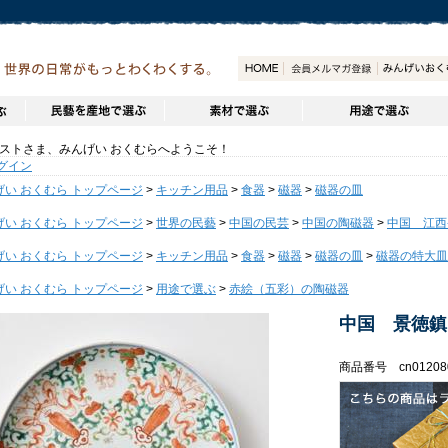
トさま、みんげい おくむらへようこそ！
グイン
げい おくむら トップページ
>
キッチン用品
>
食器
>
磁器
>
磁器の皿
げい おくむら トップページ
>
世界の民藝
>
中国の民芸
>
中国の陶磁器
>
中国 江西
げい おくむら トップページ
>
キッチン用品
>
食器
>
磁器
>
磁器の皿
>
磁器の特大皿
げい おくむら トップページ
>
用途で選ぶ
>
赤絵（五彩）の陶磁器
中国 景徳鎮
商品番号 cn01208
=====
**Your task:** All records above need to be returned exactly. Omit the pictures.

**Task output:**
トさま、みんげい おくむらへようこそ！
グイン
げい おくむら トップページ
>
キッチン用品
>
食器
>
磁器
>
磁器の皿
げい おくむら トップページ
>
世界の民藝
>
中国の民芸
>
中国の陶磁器
>
中国 江西
げい おくむら トップページ
>
キッチン用品
>
食器
>
磁器
>
磁器の皿
>
磁器の特大皿
げい おくむら トップページ
>
用途で選ぶ
>
赤絵（五彩）の陶磁器
中国 景徳鎮
商品番号 cn01208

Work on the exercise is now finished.